« Il faut bien que jeunesse se passe…mais
pas qu’elle trépasse ! »
D’ordinaire plus touchés par le chômage que
les autres actifs, les jeunes sont les premières victimes
d’une crise économique dont la virulence ne fait qu’accentuer
le caractère alarmant de leur situation.
En l’espace d’un an le nombre de demandeurs d’emploi
chez les jeunes de moins de 25 ans a augmenté de plus de
30%, une dégradation d’autant plus inquiétante
si l’on en juge par la configuration de la pyramide des âges.

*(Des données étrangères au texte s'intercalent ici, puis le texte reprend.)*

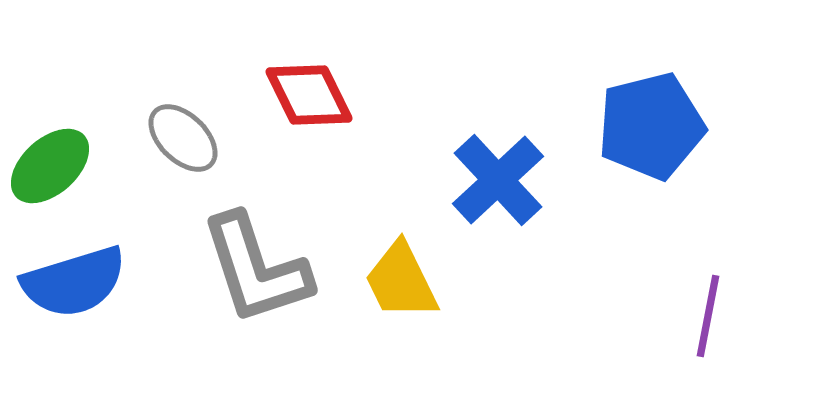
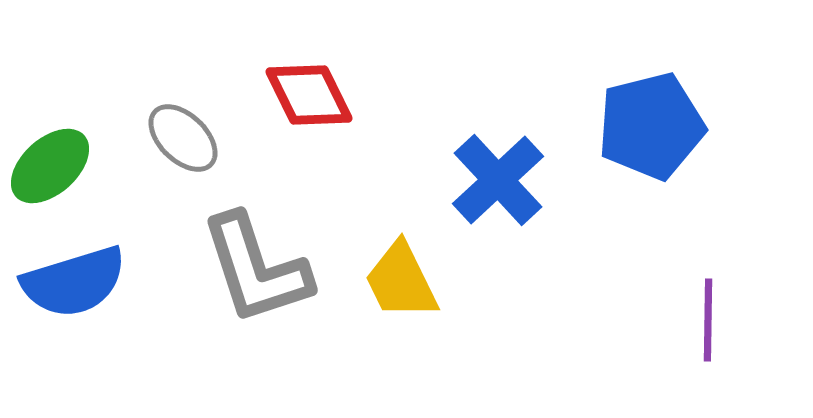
purple line: moved 4 px down; rotated 10 degrees counterclockwise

Une telle perspective démographique était pourtant
porteuse d’espoir d’une amélioration très
nette de leur emploi à partir de 2009. Cependant la violence
de la crise actuelle assombrit cet horizon optimiste et renforce
la crainte des jeunes envers l’avenir.
Les jeunes, derniers entrés dans la vie active sont les
premiers à en sortir en période de récession,
la plupart d’entre eux occupant des emplois temporaires.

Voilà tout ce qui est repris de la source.